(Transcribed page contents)
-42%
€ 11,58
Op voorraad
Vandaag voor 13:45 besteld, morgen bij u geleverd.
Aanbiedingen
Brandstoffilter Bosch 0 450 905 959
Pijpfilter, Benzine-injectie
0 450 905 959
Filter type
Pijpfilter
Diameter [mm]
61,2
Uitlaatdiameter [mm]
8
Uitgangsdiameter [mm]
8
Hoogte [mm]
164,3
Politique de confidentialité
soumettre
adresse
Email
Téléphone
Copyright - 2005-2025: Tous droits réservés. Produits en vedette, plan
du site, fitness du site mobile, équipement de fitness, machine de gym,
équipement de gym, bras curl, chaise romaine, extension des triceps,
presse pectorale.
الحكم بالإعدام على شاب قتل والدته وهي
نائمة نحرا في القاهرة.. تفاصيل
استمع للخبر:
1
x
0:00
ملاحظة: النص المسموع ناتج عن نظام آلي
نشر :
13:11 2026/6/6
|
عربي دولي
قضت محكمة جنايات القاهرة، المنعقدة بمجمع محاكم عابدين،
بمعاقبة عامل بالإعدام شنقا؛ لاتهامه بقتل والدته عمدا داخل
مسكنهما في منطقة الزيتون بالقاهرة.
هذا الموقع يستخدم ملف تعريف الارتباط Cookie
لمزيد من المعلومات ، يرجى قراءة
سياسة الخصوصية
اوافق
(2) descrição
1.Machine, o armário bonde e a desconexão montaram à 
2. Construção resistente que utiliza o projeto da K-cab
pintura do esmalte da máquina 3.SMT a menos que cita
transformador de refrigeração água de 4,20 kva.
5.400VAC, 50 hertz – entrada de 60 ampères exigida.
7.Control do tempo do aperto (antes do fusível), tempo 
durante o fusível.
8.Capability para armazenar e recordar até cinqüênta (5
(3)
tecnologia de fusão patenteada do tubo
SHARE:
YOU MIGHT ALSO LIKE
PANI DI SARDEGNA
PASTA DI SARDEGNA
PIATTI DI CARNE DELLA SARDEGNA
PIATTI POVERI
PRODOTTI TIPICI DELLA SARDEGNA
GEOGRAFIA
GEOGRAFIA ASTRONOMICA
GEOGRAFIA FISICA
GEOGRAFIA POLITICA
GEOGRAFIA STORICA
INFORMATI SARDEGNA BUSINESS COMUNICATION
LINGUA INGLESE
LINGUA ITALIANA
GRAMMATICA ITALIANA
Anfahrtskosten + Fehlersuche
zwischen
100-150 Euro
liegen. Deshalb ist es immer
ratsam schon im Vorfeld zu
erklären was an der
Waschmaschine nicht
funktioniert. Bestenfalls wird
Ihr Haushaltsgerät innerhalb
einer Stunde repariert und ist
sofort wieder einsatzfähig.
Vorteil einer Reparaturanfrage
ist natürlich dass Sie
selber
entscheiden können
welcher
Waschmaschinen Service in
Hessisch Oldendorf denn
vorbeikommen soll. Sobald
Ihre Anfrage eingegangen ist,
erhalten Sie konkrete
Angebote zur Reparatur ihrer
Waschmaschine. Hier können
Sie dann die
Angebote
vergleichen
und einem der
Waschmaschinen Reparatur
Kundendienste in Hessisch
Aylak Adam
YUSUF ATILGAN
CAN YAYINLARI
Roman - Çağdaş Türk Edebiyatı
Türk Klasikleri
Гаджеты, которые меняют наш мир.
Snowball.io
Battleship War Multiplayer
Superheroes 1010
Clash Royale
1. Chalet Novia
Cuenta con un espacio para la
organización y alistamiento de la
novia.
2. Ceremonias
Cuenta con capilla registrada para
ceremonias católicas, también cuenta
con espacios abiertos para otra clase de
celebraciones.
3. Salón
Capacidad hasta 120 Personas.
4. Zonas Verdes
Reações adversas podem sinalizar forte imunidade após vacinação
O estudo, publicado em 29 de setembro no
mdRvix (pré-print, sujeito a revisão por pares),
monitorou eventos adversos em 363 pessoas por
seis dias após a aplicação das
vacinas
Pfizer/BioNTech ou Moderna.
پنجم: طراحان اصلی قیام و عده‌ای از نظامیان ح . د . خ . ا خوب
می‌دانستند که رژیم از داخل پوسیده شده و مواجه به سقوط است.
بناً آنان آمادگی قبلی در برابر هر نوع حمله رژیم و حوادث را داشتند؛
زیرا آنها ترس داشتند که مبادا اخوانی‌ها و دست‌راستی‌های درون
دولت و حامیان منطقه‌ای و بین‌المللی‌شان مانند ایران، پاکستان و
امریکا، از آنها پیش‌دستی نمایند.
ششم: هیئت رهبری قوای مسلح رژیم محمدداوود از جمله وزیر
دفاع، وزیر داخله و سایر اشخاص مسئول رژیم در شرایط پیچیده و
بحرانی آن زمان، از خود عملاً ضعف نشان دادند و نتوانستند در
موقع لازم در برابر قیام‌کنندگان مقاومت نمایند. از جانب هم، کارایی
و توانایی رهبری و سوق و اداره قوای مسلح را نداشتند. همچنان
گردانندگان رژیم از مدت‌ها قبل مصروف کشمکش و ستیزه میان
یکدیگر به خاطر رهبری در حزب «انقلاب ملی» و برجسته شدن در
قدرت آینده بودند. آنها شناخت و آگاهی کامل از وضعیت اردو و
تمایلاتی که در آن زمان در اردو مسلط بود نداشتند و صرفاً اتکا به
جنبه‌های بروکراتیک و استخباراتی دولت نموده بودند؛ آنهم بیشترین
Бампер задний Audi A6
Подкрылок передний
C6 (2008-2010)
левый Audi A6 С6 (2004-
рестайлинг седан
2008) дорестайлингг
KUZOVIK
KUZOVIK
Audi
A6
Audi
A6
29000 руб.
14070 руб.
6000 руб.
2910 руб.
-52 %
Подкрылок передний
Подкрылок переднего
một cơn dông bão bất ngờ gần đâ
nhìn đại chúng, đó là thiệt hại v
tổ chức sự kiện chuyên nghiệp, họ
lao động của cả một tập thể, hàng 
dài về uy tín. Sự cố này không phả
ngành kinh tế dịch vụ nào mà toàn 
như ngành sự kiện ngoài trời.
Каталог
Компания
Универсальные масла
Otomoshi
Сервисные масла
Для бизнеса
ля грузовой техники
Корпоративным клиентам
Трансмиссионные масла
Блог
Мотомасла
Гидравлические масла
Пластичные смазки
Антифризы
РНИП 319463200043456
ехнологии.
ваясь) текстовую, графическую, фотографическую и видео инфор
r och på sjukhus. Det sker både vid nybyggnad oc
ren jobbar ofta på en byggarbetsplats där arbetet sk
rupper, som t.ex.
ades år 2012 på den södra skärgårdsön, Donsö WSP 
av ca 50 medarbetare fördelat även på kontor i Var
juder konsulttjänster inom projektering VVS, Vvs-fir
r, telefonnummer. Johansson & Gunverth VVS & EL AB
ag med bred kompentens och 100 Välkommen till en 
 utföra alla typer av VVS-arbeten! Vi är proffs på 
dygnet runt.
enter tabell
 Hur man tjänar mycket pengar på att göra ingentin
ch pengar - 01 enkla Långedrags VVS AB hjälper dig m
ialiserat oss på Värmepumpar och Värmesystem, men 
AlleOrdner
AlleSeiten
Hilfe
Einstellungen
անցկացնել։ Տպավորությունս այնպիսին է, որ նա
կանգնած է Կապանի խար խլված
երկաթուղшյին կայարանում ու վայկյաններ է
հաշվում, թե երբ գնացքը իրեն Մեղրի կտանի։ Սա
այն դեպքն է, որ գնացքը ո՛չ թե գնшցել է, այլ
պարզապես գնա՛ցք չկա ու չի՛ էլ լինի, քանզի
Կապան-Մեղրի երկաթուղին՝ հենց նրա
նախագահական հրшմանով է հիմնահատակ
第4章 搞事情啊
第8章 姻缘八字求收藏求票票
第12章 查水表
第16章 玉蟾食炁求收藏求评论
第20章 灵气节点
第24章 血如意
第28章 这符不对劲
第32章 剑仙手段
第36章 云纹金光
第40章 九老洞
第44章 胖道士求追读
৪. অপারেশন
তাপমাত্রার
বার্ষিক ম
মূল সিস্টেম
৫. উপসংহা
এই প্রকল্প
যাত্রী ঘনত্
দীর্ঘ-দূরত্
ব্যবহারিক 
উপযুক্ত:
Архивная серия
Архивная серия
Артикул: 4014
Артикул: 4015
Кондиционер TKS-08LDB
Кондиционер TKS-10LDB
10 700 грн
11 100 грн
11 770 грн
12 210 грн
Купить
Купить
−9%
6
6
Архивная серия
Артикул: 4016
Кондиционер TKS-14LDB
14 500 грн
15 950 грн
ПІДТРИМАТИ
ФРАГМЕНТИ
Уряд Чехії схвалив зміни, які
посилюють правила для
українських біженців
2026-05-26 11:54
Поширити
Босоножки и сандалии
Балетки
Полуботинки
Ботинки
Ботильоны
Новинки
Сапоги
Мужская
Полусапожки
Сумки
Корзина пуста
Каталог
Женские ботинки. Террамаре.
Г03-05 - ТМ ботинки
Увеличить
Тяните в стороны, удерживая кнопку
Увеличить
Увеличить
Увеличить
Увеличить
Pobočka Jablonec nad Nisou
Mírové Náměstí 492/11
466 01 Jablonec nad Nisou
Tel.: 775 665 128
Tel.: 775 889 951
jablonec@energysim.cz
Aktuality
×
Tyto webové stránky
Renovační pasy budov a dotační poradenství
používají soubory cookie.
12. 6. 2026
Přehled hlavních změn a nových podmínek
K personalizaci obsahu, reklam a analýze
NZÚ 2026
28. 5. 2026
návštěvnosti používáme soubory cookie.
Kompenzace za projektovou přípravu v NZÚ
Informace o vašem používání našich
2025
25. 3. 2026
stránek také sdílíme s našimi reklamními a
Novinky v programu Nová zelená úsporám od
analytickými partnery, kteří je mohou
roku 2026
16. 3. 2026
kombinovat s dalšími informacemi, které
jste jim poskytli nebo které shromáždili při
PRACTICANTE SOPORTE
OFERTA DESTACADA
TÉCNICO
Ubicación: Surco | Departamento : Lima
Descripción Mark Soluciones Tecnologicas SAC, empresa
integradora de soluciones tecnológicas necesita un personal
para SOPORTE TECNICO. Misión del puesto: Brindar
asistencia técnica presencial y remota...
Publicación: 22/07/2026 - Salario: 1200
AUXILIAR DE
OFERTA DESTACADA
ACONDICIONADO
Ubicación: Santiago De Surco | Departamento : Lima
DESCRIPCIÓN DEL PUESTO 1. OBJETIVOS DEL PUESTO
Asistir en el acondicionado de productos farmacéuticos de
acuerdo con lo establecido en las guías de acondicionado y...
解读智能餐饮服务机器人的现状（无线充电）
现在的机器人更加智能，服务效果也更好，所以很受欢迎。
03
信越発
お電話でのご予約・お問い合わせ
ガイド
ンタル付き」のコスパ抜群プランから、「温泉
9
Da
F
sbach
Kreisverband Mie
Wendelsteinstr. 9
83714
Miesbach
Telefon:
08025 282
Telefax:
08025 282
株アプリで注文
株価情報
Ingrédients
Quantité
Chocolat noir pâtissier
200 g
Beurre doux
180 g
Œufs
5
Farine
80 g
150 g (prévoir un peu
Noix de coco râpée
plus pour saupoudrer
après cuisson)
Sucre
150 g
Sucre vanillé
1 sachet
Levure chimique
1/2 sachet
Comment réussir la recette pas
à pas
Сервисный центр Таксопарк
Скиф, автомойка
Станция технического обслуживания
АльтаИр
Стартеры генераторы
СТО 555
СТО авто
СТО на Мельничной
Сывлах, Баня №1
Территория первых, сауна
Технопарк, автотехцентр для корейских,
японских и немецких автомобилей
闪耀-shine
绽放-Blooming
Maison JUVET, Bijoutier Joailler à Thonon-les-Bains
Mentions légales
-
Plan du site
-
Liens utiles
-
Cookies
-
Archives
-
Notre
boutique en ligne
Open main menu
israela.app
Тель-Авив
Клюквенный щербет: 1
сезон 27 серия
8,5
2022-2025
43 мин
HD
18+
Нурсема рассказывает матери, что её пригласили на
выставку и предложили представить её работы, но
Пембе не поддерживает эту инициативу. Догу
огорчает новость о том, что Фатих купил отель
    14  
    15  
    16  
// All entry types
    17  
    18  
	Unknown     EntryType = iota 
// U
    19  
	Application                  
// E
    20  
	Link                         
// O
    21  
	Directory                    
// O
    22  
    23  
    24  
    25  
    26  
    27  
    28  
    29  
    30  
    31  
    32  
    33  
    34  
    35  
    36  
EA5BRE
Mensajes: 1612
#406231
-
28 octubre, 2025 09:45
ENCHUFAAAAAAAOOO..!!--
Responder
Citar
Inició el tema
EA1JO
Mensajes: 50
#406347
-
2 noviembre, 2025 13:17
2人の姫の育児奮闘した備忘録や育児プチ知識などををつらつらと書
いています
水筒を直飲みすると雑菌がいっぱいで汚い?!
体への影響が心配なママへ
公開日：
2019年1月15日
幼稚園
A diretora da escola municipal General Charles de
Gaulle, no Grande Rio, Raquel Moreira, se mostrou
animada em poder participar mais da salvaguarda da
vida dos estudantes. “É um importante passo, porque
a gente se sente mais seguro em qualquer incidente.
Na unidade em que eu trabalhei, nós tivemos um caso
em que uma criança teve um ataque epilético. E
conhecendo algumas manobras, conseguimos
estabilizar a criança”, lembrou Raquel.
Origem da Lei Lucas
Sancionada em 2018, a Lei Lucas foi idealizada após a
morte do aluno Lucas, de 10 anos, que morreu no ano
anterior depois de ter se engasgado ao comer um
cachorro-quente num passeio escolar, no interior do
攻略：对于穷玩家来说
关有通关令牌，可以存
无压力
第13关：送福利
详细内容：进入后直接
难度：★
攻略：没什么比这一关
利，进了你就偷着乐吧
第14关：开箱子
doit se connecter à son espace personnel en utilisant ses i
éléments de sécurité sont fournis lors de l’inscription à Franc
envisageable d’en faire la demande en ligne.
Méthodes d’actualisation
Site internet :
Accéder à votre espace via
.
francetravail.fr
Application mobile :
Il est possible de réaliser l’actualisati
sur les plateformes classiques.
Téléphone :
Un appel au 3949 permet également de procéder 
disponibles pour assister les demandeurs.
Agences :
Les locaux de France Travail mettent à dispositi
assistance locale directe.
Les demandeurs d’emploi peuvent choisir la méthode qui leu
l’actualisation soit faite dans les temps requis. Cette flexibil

- **What to work on**: Beginning with the very first line of the records above, please retype each line through the one that has "بمعاقبة عامل بالإعدام", and add nothing.

- **Result**:
-42%
€ 11,58
Op voorraad
Vandaag voor 13:45 besteld, morgen bij u geleverd.
Aanbiedingen
Brandstoffilter Bosch 0 450 905 959
Pijpfilter, Benzine-injectie
0 450 905 959
Filter type
Pijpfilter
Diameter [mm]
61,2
Uitlaatdiameter [mm]
8
Uitgangsdiameter [mm]
8
Hoogte [mm]
164,3
Politique de confidentialité
soumettre
adresse
Email
Téléphone
Copyright - 2005-2025: Tous droits réservés. Produits en vedette, plan
du site, fitness du site mobile, équipement de fitness, machine de gym,
équipement de gym, bras curl, chaise romaine, extension des triceps,
presse pectorale.
الحكم بالإعدام على شاب قتل والدته وهي
نائمة نحرا في القاهرة.. تفاصيل
استمع للخبر:
1
x
0:00
ملاحظة: النص المسموع ناتج عن نظام آلي
نشر :
13:11 2026/6/6
|
عربي دولي
قضت محكمة جنايات القاهرة، المنعقدة بمجمع محاكم عابدين،
بمعاقبة عامل بالإعدام شنقا؛ لاتهامه بقتل والدته عمدا داخل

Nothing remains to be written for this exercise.